Earth's polar temperature has swung wildly—by as much as 15 degrees Celsius (27 degrees Fahrenheit)—over the last 800,000 years, an Antarctic ice core has revealed.

In 2004 scientists led by Jean Jouzel of the Laboratory of Climate and Environmental Sciences (LSCE) in Gif-sur-Yvette, France, pulled up the final chunk of ice core from a drill hole in the center of Antarctica.

At 3,260 meters (10,695 feet) long, drilling the ice core was a marathon effort in one of the most hostile and remote places on Earth. (See Antarctica map.)

Although it is not the deepest Antarctic core (the 3,263-meter [10,705-foot] Vostok core holds this record), its compressed ice does provide the longest polar climate record, going back 800,000 years.

Tracing the Temps

Measuring deuterium, a form of the element hydrogen, enabled the team to piece together the temperature record in the ancient ice.

The new climate record covers an additional cycle of glacial change, amounting to 11 cycles in total, lead author Jouzel said.

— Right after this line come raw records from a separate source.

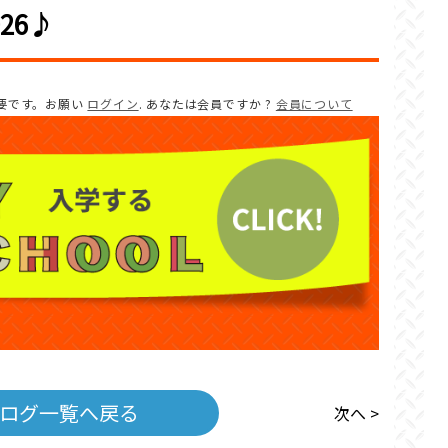
26♪
要です。お願い
ログイン
. あなたは会員ですか ?
会員について
ログ一覧へ戻る
次へ >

Plugging the data from the entire core into an atmospheric model, the scientists were able to reconstruct a reliable temperature record for the past 800,000 years.

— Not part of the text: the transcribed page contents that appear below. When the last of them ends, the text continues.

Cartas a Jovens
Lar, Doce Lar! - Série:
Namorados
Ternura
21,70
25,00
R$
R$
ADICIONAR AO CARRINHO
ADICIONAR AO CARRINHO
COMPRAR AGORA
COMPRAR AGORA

In today's online journal Science, the team showed that the coldest period occurred around 20,000 years ago, during the last glacial maximum, when the ice sheets were at their peak.

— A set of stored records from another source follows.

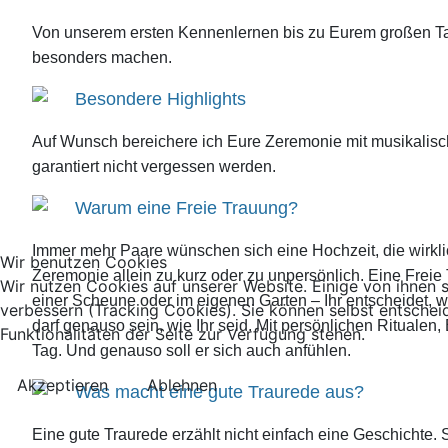
Von unserem ersten Kennenlernen bis zu Eurem großen Tag b
besonders machen.
Besondere Highlights
Auf Wunsch bereichere ich Eure Zeremonie mit musikalisc
garantiert nicht vergessen werden.
Warum eine Freie Trauung?
Immer mehr Paare wünschen sich eine Hochzeit, die wirklich 
Wir benutzen Cookies
Zeremonie allein zu kurz oder zu unpersönlich. Eine Freie
Wir nutzen Cookies auf unserer Website. Einige von ihnen s
einer Scheune oder im eigenen Garten – Ihr entscheidet, 
verbessern (Tracking Cookies). Sie können selbst entschei
darf genauso sein, wie Ihr seid. Mit persönlichen Ritua
Funktionalitäten der Seite zur Verfügung stehen.
Tag. Und genauso soll er sich auch anfühlen.
Akzeptieren
Ablehnen
Was macht eine gute Traurede aus?
Eine gute Traurede erzählt nicht einfach eine Geschichte.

It was about 10 degrees Celsius (18 degrees Fahrenheit) colder than today. (Related: "Antarctica's Atmosphere Warming Dramatically, Study Finds" [March 30, 2006].)

Meanwhile, the warmest period was during the last interglacial period, which is an interval of warmer global average temperature that separates ice ages. At that time, around 130,000 years ago, it was a balmy 4.5 degrees Celsius (8.1 degrees Fahrenheit) warmer than today.

Global Events

Many of the changes seen in the core were global climate events.

"We were able to correlate the record with changes seen in Greenland," study lead author Jouzel said. (Related: " Climate-Change Forecast? Ask the Antarctic Ice" [November 10, 2004].)

The scientists plan to drill even deeper, hoping to push the Antarctic climate record back to one million years.

"We are now turning toward other regions of Antarctica, where snow accumulation is even lower," Jouzel said.

But some are skeptical that the ancient ice will have a tale to tell.

"We're getting to a limit on how far ice cores can take us back," said Martin Siegert, a glaciologist at Edinburgh University.

"There may be ice at one million years old, but will there be a real record in it?"

Instead he suggests that sub-glacial lakes are likely to hold the key.

"The lake-floor record starts where the ice core record finishes. It is time to look beneath the ice," he said.